Source data:
•••••

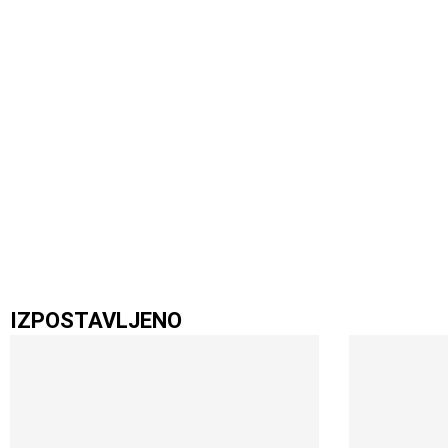
IZPOSTAVLJENO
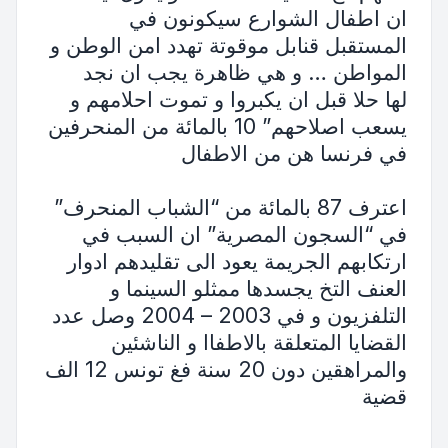
ان اطفال الشوارع سيكونون في
المستقبل قنابل موقوتة تهدد امن الوطن و
المواطن … و هي ظاهرة يجب ان نجد
لها حلا قبل ان يكبروا و تموت احلامهم و
يسعب اصلاحهم” 10 بالمائة من المنحرفين
في فرنسا هن من الاطفال
اعترف 87 بالمائة من “الشباب المنحرف”
في “السجون المصرية” ان السبب في
ارتكابهم الجريمة يعود الى تقليدهم ادوار
العنف التخ يجسدها ممثلو السينما و
التلفزيون و في 2003 – 2004 وصل عدد
القضايا المتعلقة بالاطفاا و الناشئين
والمراهقين دون 20 سنة فغ تونس 12 الف
قضية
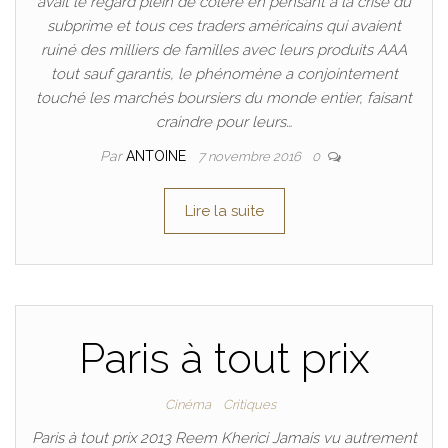
avait le regard plein de colère en pensant à la crise du
subprime et tous ces traders américains qui avaient
ruiné des milliers de familles avec leurs produits AAA
tout sauf garantis, le phénomène a conjointement
touché les marchés boursiers du monde entier, faisant
craindre pour leurs…
Par
ANTOINE
7 novembre 2016
0
Lire la suite
Paris à tout prix
Cinéma
Critiques
Paris à tout prix 2013 Reem Kherici Jamais vu autrement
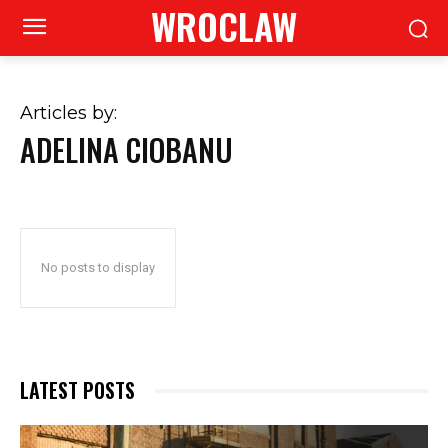
WROCLAW
Articles by:
ADELINA CIOBANU
No posts to display
LATEST POSTS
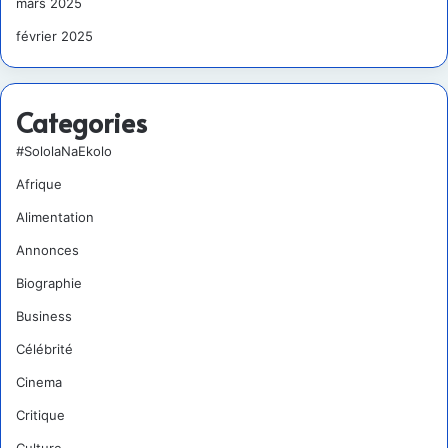
mars 2025
février 2025
Categories
#SololaNaEkolo
Afrique
Alimentation
Annonces
Biographie
Business
Célébrité
Cinema
Critique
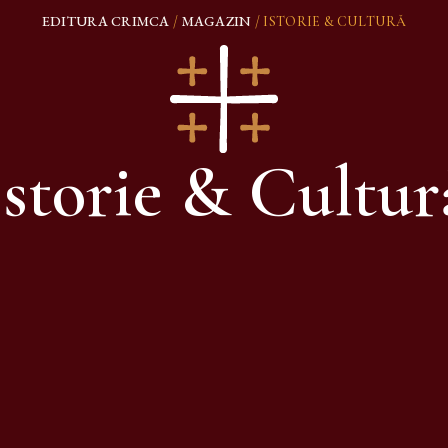
EDITURA CRIMCA
MAGAZIN
/
/ ISTORIE & CULTURĂ
Istorie & Cultur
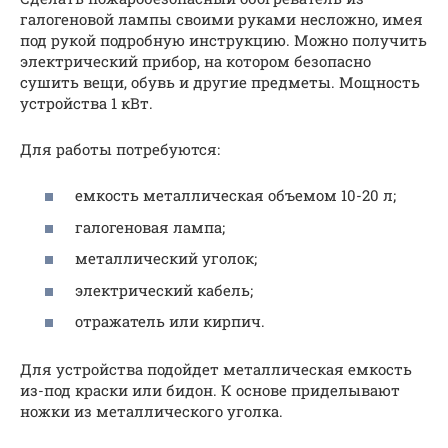
галогеновой лампы своими руками несложно, имея
под рукой подробную инструкцию. Можно получить
электрический прибор, на котором безопасно
сушить вещи, обувь и другие предметы. Мощность
устройства 1 кВт.
Для работы потребуются:
емкость металлическая объемом 10-20 л;
галогеновая лампа;
металлический уголок;
электрический кабель;
отражатель или кирпич.
Для устройства подойдет металлическая емкость
из-под краски или бидон. К основе приделывают
ножки из металлического уголка.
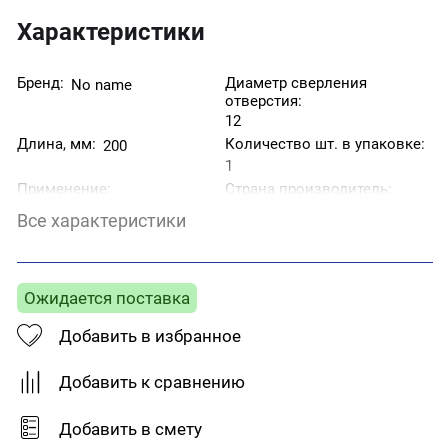
Характеристики
Бренд:
Диаметр сверления
No name
отверстия:
12
Длина, мм:
Количество шт. в упаковке:
200
1
Применение:
Страна производитель:
Бетон, полнотелый
Китай
Все характеристики
кирпич, природный
камень
Тип товара:
Анкер
Ожидается поставка
Добавить в избранное
Добавить к сравнению
Добавить в смету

•••••

> [Exercise]:
When you repeat the lines above, keep them exact and leave out each image they contain.

> [Reply to the task]:
IZPOSTAVLJENO
ان اطفال الشوارع سيكونون في
المستقبل قنابل موقوتة تهدد امن الوطن و
المواطن … و هي ظاهرة يجب ان نجد
لها حلا قبل ان يكبروا و تموت احلامهم و
يسعب اصلاحهم” 10 بالمائة من المنحرفين
في فرنسا هن من الاطفال
اعترف 87 بالمائة من “الشباب المنحرف”
في “السجون المصرية” ان السبب في
ارتكابهم الجريمة يعود الى تقليدهم ادوار
العنف التخ يجسدها ممثلو السينما و
التلفزيون و في 2003 – 2004 وصل عدد
القضايا المتعلقة بالاطفاا و الناشئين
والمراهقين دون 20 سنة فغ تونس 12 الف
قضية
avait le regard plein de colère en pensant à la crise du
subprime et tous ces traders américains qui avaient
ruiné des milliers de familles avec leurs produits AAA
tout sauf garantis, le phénomène a conjointement
touché les marchés boursiers du monde entier, faisant
craindre pour leurs…
Par
ANTOINE
7 novembre 2016
0
Lire la suite
Paris à tout prix
Cinéma
Critiques
Paris à tout prix 2013 Reem Kherici Jamais vu autrement
WROCLAW
Articles by:
ADELINA CIOBANU
No posts to display
LATEST POSTS
mars 2025
février 2025
Categories
#SololaNaEkolo
Afrique
Alimentation
Annonces
Biographie
Business
Célébrité
Cinema
Critique
EDITURA CRIMCA
MAGAZIN
/
/ ISTORIE & CULTURĂ
Istorie & Cultur
галогеновой лампы своими руками несложно, имея
под рукой подробную инструкцию. Можно получить
электрический прибор, на котором безопасно
сушить вещи, обувь и другие предметы. Мощность
устройства 1 кВт.
Для работы потребуются:
емкость металлическая объемом 10-20 л;
галогеновая лампа;
металлический уголок;
электрический кабель;
отражатель или кирпич.
Для устройства подойдет металлическая емкость
из-под краски или бидон. К основе приделывают
ножки из металлического уголка.
Характеристики
Бренд:
Диаметр сверления
No name
отверстия:
12
Длина, мм:
Количество шт. в упаковке:
200
1
Применение:
Страна производитель:
Бетон, полнотелый
Китай
Все характеристики
кирпич, природный
камень
Тип товара:
Анкер
Ожидается поставка
Добавить в избранное
Добавить к сравнению
Добавить в смету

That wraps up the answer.